Clagnut

Menu

Full-text searching

§ Blogging · PHP/MySQL

Recently I’ve been playing around with MySQL full-text searching, including integrating it as Clagnut’s search engine.

Easy implementation

Full-text searching was introduced in MySQL version 3.23.23 and is a doddle to use. Assuming you wish to search a table already populated with text, you first need to create a fulltext index for the table. Let’s assume your table has this simple structure:

id    | int       | PRI | auto_increment |
title | char(255) |     |                |
body  | text      |     |                |

You can create a fulltext index on the body field at the MySQL command line with:

ALTER TABLE some_tbl ADD FULLTEXT (body)

However if you wish to search the title and body fields together, you will need to create a joint index for the two fields (creating indexes for each field separately won’t work). The order in which you specify the fields of the index determines their weighting in the results. Here we say that the title is weighted more heavily than the body:

ALTER TABLE some_tbl ADD FULLTEXT (title,body)

Now your index is created (it will continue to be updated every time you perform an insert or update), your table is ready to be searched. All you need is a simple SELECT statement like this in which we search the table for ‘search engine’:

SELECT * FROM some_tbl WHERE MATCH (title,body)
 AGAINST ('search engine')

This returns matching rows in order of relevance (highest first). See the MySQL full-text documentation for more details, including Boolean searches.

Some limitations

While MySQL searching is quick and easy to implement it does have a few drawbacks. Its definition of a word is any sequence of characters consisting of letters, digits, ‘’’, and ‘_’ over three letters long. This is generally fine, except when encountering possessives. A search for Richard will not match a record containing the word Richard’s.

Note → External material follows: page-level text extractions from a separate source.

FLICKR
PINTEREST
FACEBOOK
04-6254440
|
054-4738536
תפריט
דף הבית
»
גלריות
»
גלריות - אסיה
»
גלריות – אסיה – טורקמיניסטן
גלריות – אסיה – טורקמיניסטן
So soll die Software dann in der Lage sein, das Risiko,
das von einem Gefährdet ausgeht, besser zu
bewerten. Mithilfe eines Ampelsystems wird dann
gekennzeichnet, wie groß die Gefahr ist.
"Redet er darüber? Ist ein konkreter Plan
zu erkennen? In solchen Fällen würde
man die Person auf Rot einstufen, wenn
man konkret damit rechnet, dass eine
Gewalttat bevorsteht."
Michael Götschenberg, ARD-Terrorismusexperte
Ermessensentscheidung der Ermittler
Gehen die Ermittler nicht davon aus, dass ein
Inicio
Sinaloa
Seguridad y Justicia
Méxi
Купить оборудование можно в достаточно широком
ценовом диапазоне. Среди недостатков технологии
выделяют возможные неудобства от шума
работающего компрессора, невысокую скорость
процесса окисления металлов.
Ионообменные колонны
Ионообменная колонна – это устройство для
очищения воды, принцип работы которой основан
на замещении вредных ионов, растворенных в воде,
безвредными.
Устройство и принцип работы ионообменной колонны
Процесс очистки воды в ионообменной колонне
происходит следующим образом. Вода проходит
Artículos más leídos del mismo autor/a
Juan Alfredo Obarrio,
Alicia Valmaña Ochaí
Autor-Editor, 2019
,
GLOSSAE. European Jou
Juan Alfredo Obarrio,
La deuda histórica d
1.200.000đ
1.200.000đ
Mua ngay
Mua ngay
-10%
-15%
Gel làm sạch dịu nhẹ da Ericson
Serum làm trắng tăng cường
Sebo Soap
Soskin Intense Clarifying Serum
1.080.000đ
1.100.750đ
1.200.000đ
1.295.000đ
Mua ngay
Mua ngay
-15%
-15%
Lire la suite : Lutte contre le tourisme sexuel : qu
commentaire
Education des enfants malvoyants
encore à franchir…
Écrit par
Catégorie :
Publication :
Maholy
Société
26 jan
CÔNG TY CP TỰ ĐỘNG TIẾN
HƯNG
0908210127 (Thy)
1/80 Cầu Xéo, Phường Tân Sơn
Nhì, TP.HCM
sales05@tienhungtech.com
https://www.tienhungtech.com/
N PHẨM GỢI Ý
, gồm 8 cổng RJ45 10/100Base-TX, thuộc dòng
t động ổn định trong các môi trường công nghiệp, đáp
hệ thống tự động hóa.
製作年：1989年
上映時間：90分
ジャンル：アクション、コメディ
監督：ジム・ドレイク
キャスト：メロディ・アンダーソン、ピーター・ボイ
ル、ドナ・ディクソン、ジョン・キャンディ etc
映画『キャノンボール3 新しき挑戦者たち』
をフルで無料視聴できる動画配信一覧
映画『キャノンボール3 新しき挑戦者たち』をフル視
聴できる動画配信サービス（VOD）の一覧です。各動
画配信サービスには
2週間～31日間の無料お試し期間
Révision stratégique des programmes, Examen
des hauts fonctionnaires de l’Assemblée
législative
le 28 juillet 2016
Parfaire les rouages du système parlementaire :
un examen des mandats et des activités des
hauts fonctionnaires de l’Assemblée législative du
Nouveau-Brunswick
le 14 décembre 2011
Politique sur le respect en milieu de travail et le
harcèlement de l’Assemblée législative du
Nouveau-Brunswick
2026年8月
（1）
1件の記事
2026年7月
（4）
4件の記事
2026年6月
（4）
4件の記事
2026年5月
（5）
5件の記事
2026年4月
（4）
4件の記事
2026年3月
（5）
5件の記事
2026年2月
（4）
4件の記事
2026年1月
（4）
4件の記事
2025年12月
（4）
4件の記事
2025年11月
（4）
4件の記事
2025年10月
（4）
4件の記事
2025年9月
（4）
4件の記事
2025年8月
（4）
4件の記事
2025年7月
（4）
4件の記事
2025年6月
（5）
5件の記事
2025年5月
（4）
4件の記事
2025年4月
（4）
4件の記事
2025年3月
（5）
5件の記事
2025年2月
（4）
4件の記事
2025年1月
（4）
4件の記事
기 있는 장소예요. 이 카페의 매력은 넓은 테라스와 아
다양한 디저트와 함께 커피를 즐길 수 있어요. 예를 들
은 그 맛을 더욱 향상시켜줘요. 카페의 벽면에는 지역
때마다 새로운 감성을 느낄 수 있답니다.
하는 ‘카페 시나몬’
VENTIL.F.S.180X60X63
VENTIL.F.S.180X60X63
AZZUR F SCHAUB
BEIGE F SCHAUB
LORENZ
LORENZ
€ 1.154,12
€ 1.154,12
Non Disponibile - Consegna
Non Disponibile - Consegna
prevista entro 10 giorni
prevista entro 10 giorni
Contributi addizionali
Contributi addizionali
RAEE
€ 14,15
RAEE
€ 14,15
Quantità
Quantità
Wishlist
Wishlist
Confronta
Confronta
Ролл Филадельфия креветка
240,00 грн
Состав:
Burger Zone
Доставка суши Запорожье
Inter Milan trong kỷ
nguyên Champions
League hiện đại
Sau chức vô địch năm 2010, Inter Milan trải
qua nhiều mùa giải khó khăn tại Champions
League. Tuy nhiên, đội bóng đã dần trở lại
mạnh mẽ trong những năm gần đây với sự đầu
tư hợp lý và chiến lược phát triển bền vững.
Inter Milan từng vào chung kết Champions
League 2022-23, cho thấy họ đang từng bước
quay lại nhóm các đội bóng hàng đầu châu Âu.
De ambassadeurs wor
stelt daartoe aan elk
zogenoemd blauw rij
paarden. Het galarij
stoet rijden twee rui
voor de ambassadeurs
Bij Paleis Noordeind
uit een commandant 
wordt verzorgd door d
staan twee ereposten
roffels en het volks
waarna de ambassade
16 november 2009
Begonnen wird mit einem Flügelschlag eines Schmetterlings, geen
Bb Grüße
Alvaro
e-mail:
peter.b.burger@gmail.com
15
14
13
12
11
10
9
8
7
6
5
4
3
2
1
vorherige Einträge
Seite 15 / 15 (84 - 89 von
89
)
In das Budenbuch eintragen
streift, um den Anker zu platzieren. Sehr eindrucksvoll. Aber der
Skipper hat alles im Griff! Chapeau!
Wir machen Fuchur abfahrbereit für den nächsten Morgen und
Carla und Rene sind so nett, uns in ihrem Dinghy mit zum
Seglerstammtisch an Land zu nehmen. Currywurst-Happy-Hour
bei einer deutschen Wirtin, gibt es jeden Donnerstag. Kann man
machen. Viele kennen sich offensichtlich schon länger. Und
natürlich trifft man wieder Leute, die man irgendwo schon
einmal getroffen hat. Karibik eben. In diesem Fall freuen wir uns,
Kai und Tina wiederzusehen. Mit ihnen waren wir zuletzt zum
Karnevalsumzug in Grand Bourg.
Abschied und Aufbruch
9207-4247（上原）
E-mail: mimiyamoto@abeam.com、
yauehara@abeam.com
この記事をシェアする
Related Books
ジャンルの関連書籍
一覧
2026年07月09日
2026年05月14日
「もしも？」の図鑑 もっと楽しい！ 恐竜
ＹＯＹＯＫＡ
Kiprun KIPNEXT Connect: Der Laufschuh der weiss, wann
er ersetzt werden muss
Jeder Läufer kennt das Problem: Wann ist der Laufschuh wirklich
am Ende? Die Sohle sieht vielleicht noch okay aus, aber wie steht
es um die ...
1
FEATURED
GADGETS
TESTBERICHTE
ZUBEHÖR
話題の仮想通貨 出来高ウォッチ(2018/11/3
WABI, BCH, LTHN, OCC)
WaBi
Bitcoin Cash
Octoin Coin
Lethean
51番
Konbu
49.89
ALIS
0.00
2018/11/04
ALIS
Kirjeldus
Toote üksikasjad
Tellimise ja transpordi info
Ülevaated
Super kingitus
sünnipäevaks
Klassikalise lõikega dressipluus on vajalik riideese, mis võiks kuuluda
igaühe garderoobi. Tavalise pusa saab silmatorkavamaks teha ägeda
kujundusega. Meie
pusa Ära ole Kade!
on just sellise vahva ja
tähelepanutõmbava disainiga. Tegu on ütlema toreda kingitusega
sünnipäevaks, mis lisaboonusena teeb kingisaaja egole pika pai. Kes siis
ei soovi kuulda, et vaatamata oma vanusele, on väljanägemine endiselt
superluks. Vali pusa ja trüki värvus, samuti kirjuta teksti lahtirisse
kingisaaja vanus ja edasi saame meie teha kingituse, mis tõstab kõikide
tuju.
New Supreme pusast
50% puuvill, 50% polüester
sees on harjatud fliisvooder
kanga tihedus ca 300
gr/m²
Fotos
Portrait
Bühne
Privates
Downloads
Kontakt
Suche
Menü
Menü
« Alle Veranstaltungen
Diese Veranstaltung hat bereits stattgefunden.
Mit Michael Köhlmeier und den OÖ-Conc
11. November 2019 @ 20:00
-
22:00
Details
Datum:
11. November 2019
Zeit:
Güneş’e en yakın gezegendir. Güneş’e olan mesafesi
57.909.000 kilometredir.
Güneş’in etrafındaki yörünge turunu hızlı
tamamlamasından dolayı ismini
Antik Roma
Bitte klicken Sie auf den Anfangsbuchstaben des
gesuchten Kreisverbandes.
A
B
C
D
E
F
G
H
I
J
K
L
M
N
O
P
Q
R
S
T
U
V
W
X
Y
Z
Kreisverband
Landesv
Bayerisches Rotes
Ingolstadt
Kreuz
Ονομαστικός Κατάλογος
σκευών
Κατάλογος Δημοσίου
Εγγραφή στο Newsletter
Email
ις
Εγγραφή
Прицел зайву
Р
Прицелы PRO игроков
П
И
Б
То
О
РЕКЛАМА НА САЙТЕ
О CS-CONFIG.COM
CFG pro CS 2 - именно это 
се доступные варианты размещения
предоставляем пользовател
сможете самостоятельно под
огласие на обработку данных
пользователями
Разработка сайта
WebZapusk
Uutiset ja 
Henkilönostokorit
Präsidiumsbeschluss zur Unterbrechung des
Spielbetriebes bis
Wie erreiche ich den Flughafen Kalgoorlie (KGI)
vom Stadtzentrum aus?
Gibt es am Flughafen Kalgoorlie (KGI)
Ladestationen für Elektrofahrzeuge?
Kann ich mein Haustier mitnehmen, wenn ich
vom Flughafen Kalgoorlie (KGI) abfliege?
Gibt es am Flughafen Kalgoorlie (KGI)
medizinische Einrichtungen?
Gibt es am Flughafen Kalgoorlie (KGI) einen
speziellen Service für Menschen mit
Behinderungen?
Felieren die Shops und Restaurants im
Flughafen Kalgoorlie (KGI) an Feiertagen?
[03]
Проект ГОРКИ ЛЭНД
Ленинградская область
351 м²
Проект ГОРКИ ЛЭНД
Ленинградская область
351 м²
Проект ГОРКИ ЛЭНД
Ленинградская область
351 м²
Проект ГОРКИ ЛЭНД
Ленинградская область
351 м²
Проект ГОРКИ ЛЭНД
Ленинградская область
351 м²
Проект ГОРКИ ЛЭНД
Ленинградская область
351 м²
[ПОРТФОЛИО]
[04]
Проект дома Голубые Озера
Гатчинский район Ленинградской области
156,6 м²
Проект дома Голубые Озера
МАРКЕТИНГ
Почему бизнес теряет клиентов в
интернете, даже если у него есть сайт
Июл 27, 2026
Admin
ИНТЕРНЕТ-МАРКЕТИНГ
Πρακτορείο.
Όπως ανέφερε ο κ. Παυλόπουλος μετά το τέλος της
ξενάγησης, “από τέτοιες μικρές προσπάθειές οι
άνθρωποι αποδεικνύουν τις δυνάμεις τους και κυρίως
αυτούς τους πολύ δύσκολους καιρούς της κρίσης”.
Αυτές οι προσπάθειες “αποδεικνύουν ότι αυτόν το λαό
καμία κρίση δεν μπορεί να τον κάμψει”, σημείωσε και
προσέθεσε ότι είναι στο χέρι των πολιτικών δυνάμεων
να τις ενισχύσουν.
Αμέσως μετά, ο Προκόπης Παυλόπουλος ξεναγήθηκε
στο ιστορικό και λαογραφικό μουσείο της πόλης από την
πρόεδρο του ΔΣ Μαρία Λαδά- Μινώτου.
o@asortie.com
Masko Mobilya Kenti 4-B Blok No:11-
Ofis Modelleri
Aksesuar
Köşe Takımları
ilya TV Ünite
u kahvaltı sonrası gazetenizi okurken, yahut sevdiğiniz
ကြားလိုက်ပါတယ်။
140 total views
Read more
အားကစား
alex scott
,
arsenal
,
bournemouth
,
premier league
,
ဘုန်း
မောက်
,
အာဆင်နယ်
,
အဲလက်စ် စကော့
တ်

The three letter limit is also a problem. Presumably designed to weed out common words such as the and and, its means that abbreviations such as CSS, W3C and WAI are not indexed. So a search for CSS specifications will find all documents containing specifications but no documents containing CSS.

I’ve left the possessives problem alone – I guess I could get my code to search additionally for a possessive of every word in the search term, but this seems like overkill.

In attempting to address the 3-letter problem I’ve ended up writing some extra functionality to supplement clagnut’s search results. In addition to returning matching posts, every search also lists related categories based the posts returned and keywords associated with categories. So, by making WAI a keyword for the accessibility category, a search for WAI will not yield any post results, but it will yield a category result.

Related posts

I’ve also implemented full-text searching to come up with related posts. I just use a simple full-text search as described earlier, where the search term is the entire post that I’m trying to relate posts to. I do a bit of pre-processing to append all the comments to the post and strip out the HTML while retaining any URLs. The results are mostly about right – go to a blog post and look for ‘Possibly related posts’. A few other folks, including Simon Willison and Adam Kalsey have also use this technique.